C’è intanto un doppio precedente rappresentato da Bistro (’98) e Il trasloco. Epigrammi sulla redazione de il manifesto (2008) dove emerge ufficialmente il tratto acuminato che era già immaginabile, comunque, nella antica curatela di Veleno. Antologia della poesia satirica contemporanea italiana, un libretto bellissimo, prezioso, che esce da Savelli nel 1980, ma l’epigrammista Di Francesco suole ricomporre proprio quello che il poeta Di Francesco scompone nelle sue anamorfosi sintattiche e metriche, come nel caso de I rabdomanti dove spazio e tempo di vicende umane e politiche si saldano per cortocircuiti e per frammenti accostati con rapidità rovinosa. Perché quanto in principio può ordinarsi come una consueta elegia, un richiamo dal passato di figure care e celebrate, ecco che al presente si arroventa, apre varchi nel ricordo, vie di fuga o di scampo impreviste.

I SINGOLI TESTI hanno per lo più la forma di poemetti o di suites, i personaggi evocati oltre a Pintor sono Aldo Natoli (che in molti rammentiamo uomo laconico, austero, attento biografo di Gramsci), Lucio Magri e Valentino Parlato (entrambi vicinissimi nel ricordo di tutti), Eliseo Milani, un politico che aveva l’autorevolezza dell’ex operaio di linea, Lidia Menapace sul serio nomen omen, e ovviamente Rossana Rossanda in dittico con il suo compagno, l’altrettanto indimenticabile K. S. Karol con l’eterno suo trench cosmopolita (lui l’autore della straordinaria autobiografia Solik. Peripezie di un giovane polacco nella Russia in guerra – Einaudi 2008 – che proprio Rossanda tradusse in limpido italiano). «Come fosse la stessa innaturale prova/ imposta alla parola, impropria al suo/ registro/ per cambiarne potenza e onda/ urlata,/ cantava»: tale è il rovello iscritto nella scrittura di Rossanda, il cui oroscopo, ancora una volta, si scopre opposto e complementare a quello di Pintor, perché tanto Pintor incide la pagina, vibrante perché icastica, quanto Rossanda moltiplica i referenti e torna di continuo sui suoi passi, mai per incertezza ma per attenzione massima, come nel paradosso dello specchio, alle dinamiche della alterità.

A ROSSANDA, va aggiunto, è pure dedicata la fiaba che conclude il volume, Mefis è tornata, la gatta nera di Rossana che nel trasloco fra Parigi e Roma scopre la diversità del mondo inclusa l’avventura con un gatto randagio: si tratta di una fiaba allegorica sul rapporto tra la necessità e la libertà (si potrebbe anche definirla la dialettica del comunismo, senza aggiungere altro) dove nelle sembianze dell’ospite, sempre in viaggio, sempre intellettualmente charmante e sempre bella di una bellezza inscalfibile, si riconosce al suo fianco la presenza propizia di Luciana Castellina.
Già nel titolo complessivo, I rabdomanti così esplicitamente metaforico, si iscrive il gesto di un poeta che teme il decorso troppo rettilineo e oleografico della memoria.

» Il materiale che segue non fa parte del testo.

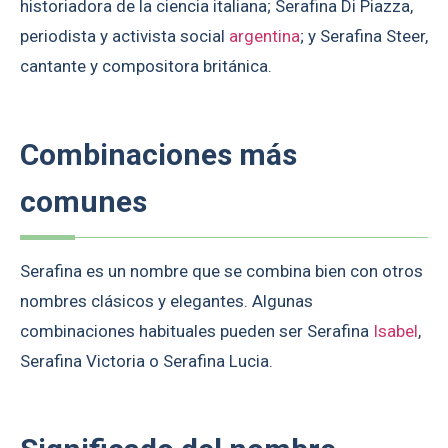
historiadora de la ciencia italiana; Serafina Di Piazza,
periodista y activista social
argentina
; y Serafina Steer,
cantante y compositora británica.
Combinaciones más
comunes
Serafina es un nombre que se combina bien con otros
nombres clásicos y elegantes. Algunas
combinaciones habituales pueden ser Serafina
Isabel
,
Serafina Victoria o Serafina Lucia.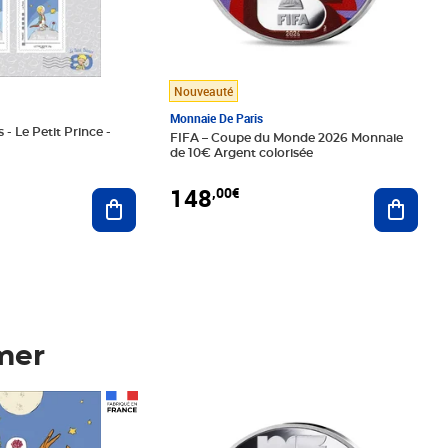
Nouveauté
Monnaie De Paris
 - Le Petit Prince -
FIFA – Coupe du Monde 2026 Monnaie
de 10€ Argent colorisée
148
,00€
Ajouter au panier
Ajoute
mer
Prix 148,00€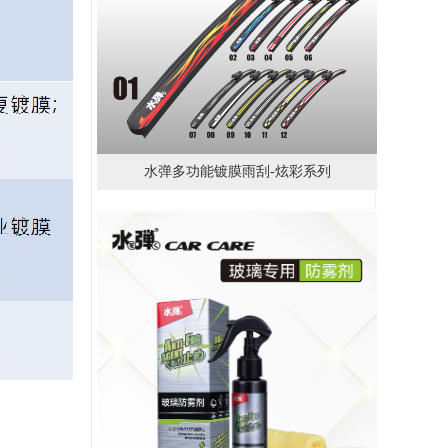
水弹多功能镀膜雨刮-炫彩系列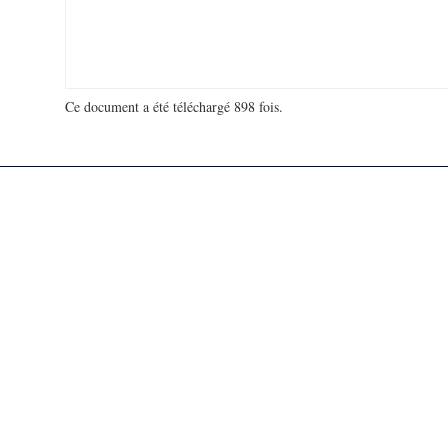
Ce document a été téléchargé 898 fois.
18 967 817 visites - 310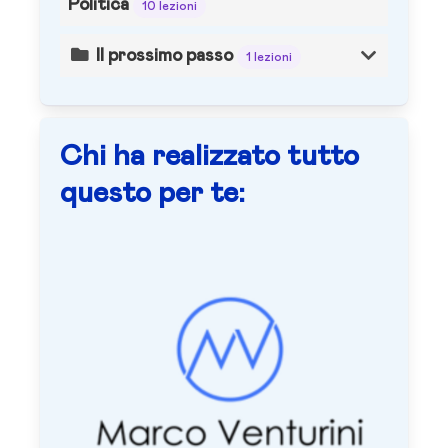
Politica
10 lezioni
Il prossimo passo
1 lezioni
Chi ha realizzato tutto
questo per te: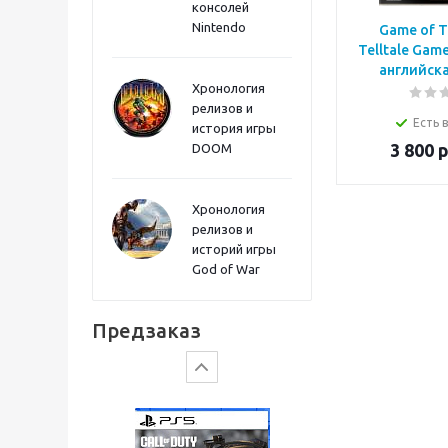
консолей
Sword PS5
Nintendo
Game of T
Telltale Game
английска
Хронология
релизов и
Есть 
история игры
3 800
р
DOOM
Хронология
релизов и
историй игры
God of War
Gears of War: E-Day
Предзаказ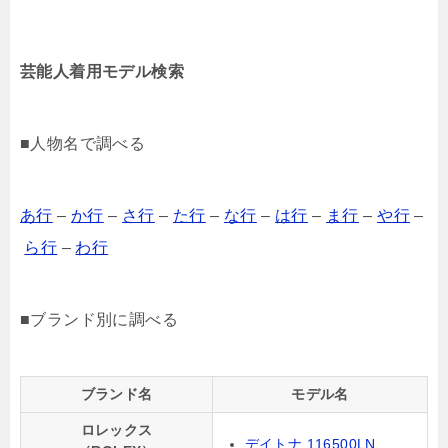
芸能人着用モデル検索
■人物名で調べる
あ行
–
か行
–
さ行
–
た行
–
な行
–
は行
–
ま行
–
や行
–
ら行
–
わ行
■ブランド別に調べる
ブランド名
モデル名
ロレックス
デイトナ 116500LN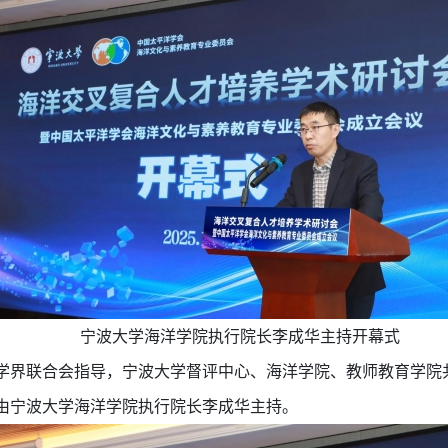
宁波大学海洋学院执行院长李成华主持开幕式
学界联合会指导，宁波大学督评中心、海洋学院、教师教育学院共
由宁波大学海洋学院执行院长李成华主持。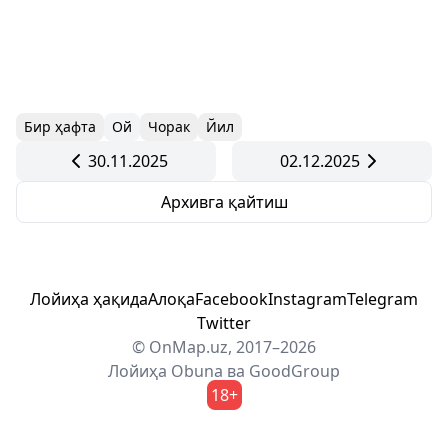
Бир ҳафта
Ой
Чорак
Йил
30.11.2025
02.12.2025
Архивга қайтиш
Лойиҳа ҳақида
Алоқа
Facebook
Instagram
Telegram
Twitter
© OnMap.uz, 2017–2026
Лойиҳа
Obuna
ва
GoodGroup
18+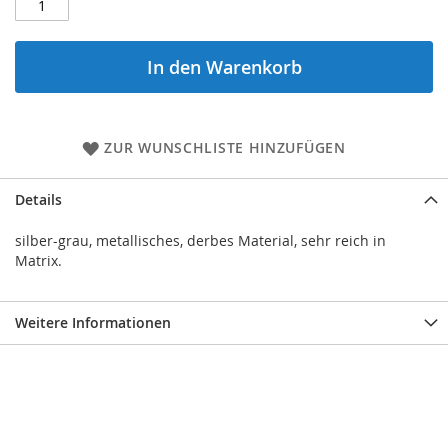
In den Warenkorb
ZUR WUNSCHLISTE HINZUFÜGEN
Details
silber-grau, metallisches, derbes Material, sehr reich in
Matrix.
Weitere Informationen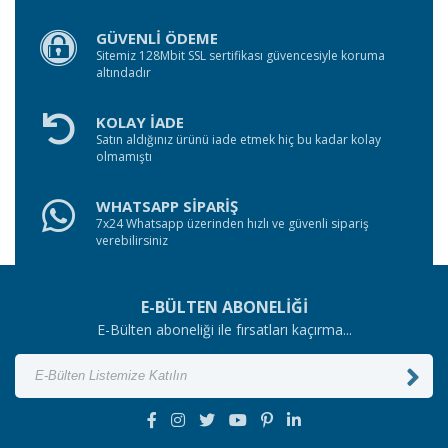
GÜVENLİ ÖDEME
Sitemiz 128Mbit SSL sertifikası güvencesiyle koruma
altındadır
KOLAY İADE
Satın aldığınız ürünü iade etmek hiç bu kadar kolay
olmamıştı
WHATSAPP SİPARİŞ
7x24 Whatsapp üzerinden hızlı ve güvenli sipariş
verebilirsiniz
E-BÜLTEN ABONELİĞİ
E-Bülten aboneliği ile fırsatları kaçırma...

Di Francesco mira invece alla costruzione di uno sguardo prospettico e alla decifrazione di segni per l’appunto allegorici, i quali eccedano la freddezza premeditata dei costrutti guadagnando un senso dalla vibrazione dei segni stessi, perché al tempo dell’esordio anche Tommaso Di Francesco deve avere fatto sua (Pasolini la ricordava nella famosa prefazione Al lettore nuovo delle Poesie, 1970) l’immagine di Roman Jakobson che, a sua volta, cita un verso di Paul Valéry secondo cui la poesia altro non sarebbe se non «l’esitazione prolungata tra il suono e il senso».

QUI IL POETA tende a opacizzare quella vibrazione o meglio a portarla sul passo metrico e sulla cadenza prosodica per poi liberarla in immagini di nuda chiarezza del tipo, a proposito di Milani, «cercavi ancora il gemello diverso,/ non il doppio ma l’uguale» oppure, e stavolta riguardo a Lucio Magri, «eravamo alla ricerca dell’acqua potabile». Ciò vuol dire (e vale anche e innanzitutto per la poesia) la ricerca del necessario, dell’essenziale.